Schemaless Models With Hash Fields or JSONB

For quite a bit I’ve been playing with the idea of “schemaless” models, intrigued by the idea of dumping entire hashes into database fields instead of having to add every little setting as a real database column.

Where the latter involves the tiresome process of migrations, hash fields in databases can simply be extended ad-hoc. Being fan of a mix of both relational tables and associations, but storing infrequently accessed data in hash fields, I leave the debate up to others.

What Is A Hash Field?

As the name implies, you can save entire data structures in one database column. ActiveRecord makes this really simple as I will demonstrate it here, even though in my applications I use the excellent Sequel gem.

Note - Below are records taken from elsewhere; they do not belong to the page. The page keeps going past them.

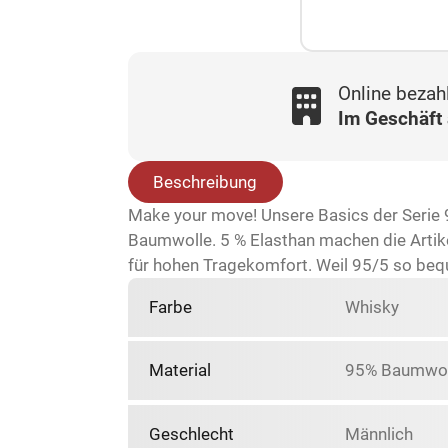
Online bezah
Im Geschäft
Beschreibung
Make your move! Unsere Basics der Serie 95
Baumwolle. 5 % Elasthan machen die Artike
für hohen Tragekomfort. Weil 95/5 so beque
Farbe
Whisky
Material
95% Baumwoll
Geschlecht
Männlich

class User < ActiveRecord::Base
  serialize :content
end

The schema of this table could look as follows.

create_table "users" do |t|
 t.string "email"
 t.text "content"
 end

Note that the content column is of type TEXT, nothing special. The ActiveRecord serialize method will handle transforming the datastructure to and from content. Check this example.

user = User.find(1)
user.content #=> 
{
  "slack" => {
               activated: true, 
               username:  "apotonick"
  }
}

That’s the reading part. You can also write hashes (or parts of it).

user = User.new(content: { slack: { activated: false } })
# or
User.find(1).content["slack"]["activated"] = true

In other words, ActiveRecord allows you to assign a hash structure to the content field and will serialize it when saving the record, and deserialize it back to a real hash when accessing it.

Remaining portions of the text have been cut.